Meanwhile, Questar is funding the bulk of a mule-deer monitoring study designed to detect changes in the herd's survival or reproduction associated with energy development on the Anticline. Although BLM officials are taking the study's yearly results into consideration, a definitive conclusion on the impacts of drilling is not expected until 2007 when five years of data have been collected and analyzed.

Ironically, petroleum industry-funded studies are responsible for generating interest in preserving pronghorn and mule deer migrations and bottlenecks, such as Trappers Point. Ultra Petroleum voluntarily funded two migration studies through the University of Wyoming from 1998 to 2001.

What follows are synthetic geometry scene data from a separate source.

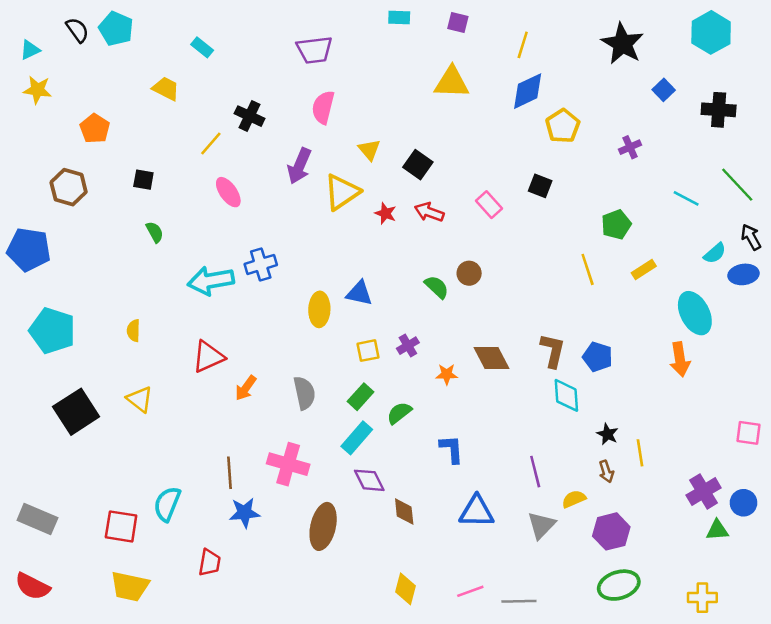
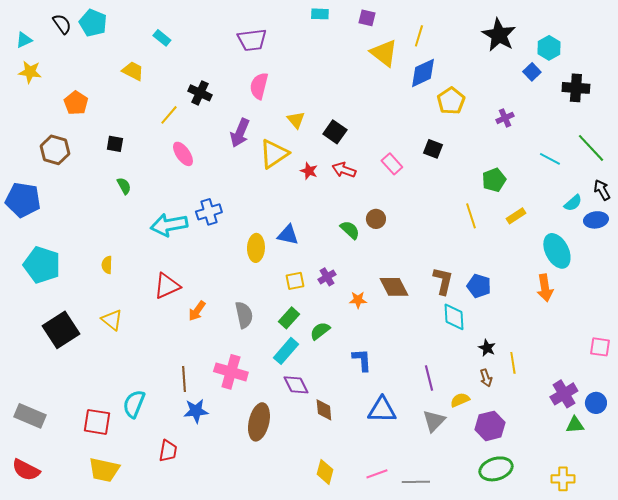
cyan hexagon: (711, 32) -> (549, 48), moved, size x0.7
yellow triangle: (452, 82) -> (384, 53), moved, turned 36

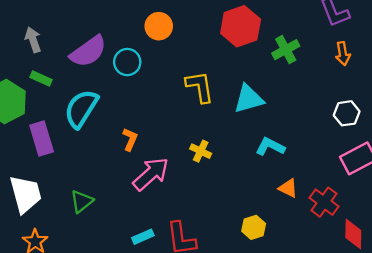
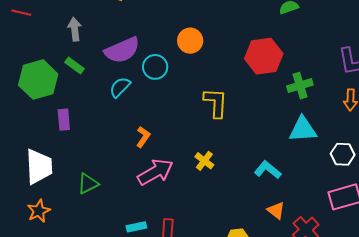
cyan triangle: (249, 99) -> (303, 129), moved
cyan semicircle: (81, 109) -> (120, 87), moved, size x0.6
purple rectangle: (42, 139) -> (64, 120), size x0.7

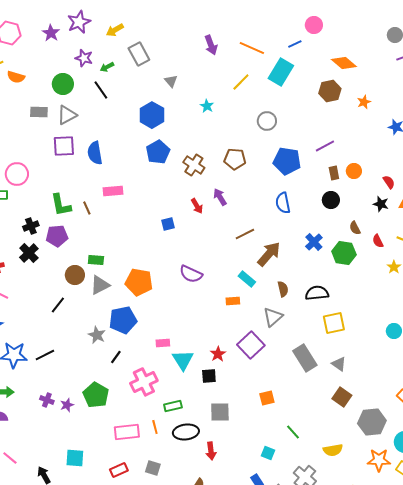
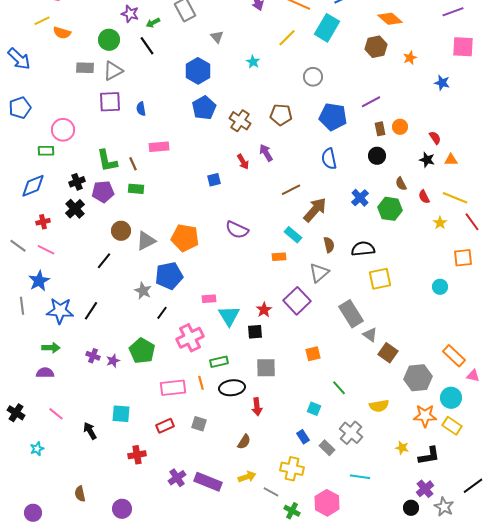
blue semicircle: (95, 153) -> (141, 109), size x0.6
green rectangle: (96, 260) -> (136, 189), moved
black line: (45, 355) -> (91, 311), turned -30
gray triangle: (339, 364) -> (370, 335), moved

One study followed roughly 300 pronghorn from Grand Teton and another 300 from the Gros Ventre on a 100-plus-mile migration south to the Green River Basin. Monitoring revealed that Grand Teton's pronghorn make one of the longest journeys among big game herds in North America.

The study pinpointed multiple bottlenecks ­ not just Trappers Point ­ and showed oil and gas development is not the only threat to wintering wildlife. Rural sprawl, fences, roads, traffic and recreation also threaten wildlife migration and winter ranges.

As Holz drove around Pinedale, he pointed to rural subdivisions expanding in wildlife movement zones. He stopped at an intersection on Highway 191 on the northern edge of town that is so busy, Game and Fish tried to stop traffic one winter to let bunched up pronghorn cross. If traffic increases too much the migration might cease, he said. Moreover, the migration corridor crosses private lands that could be slated for development.

Near Fremont Lake, Holz described plans to expand a lakeside resort and a proposal for a gun club on BLM land that would have gone precisely where deer migrate. That proposal, thankfully, died, he said.

Though lesser known than Trappers Point, many of these "bottlenecks" are equally important.

Conservationists have proposed collecting royalty payments from oil and gas drilling into a wildlife trust fund to pay for enhancing wildlife migration corridors and winter ranges. The fund could help offset habitat lost on the Mesa by making improvements elsewhere.

During his tour, Holz stressed that much could be done to protect corridors and improve winter range. For example, the Wildlife Heritage Foundation spent $70,000 to redo fencing along Highway 191 north of Trappers Point to make it easier for deer and antelope to cross. The effort reduces road kills along the highway where animals previously got trapped between highway fences, he said.

An industry-supported fund also could pay for purchasing conservation easements on key lands or widening movement corridors narrowed by encroaching pine trees, he said.

The Alliance's Darin agrees such a fund could benefit wildlife. But it should be combined with other measures to protect wildlife on gas fields, he said, and not be viewed as "a green light to create sacrifice zones."